◆ TO DO ◆
Retrieve all lines below that have the string "draw".

◆ DATA SHOWN ◆
= = =
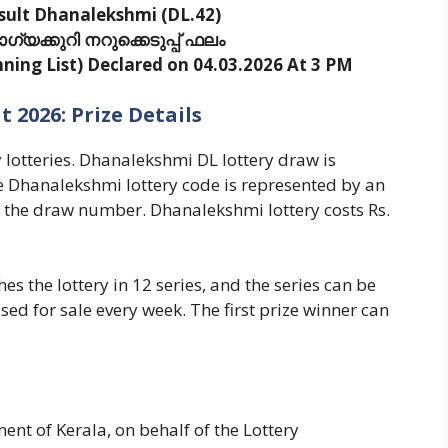
sult Dhanalekshmi (DL.42)
യക്കുറി നറുക്കെടുപ്പ് ഫലം
ing List) Declared on 04.03.2026 At 3 PM
 2026: Prize Details
y lotteries. Dhanalekshmi DL lottery draw is
 Dhanalekshmi lottery code is represented by an
s the draw number. Dhanalekshmi lottery costs Rs.
s the lottery in 12 series, and the series can be
ased for sale every week. The first prize winner can
nt of Kerala, on behalf of the Lottery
= = =
◆ RESULT FOR THIS TASK ◆
y lotteries. Dhanalekshmi DL lottery draw is
s the draw number. Dhanalekshmi lottery costs Rs.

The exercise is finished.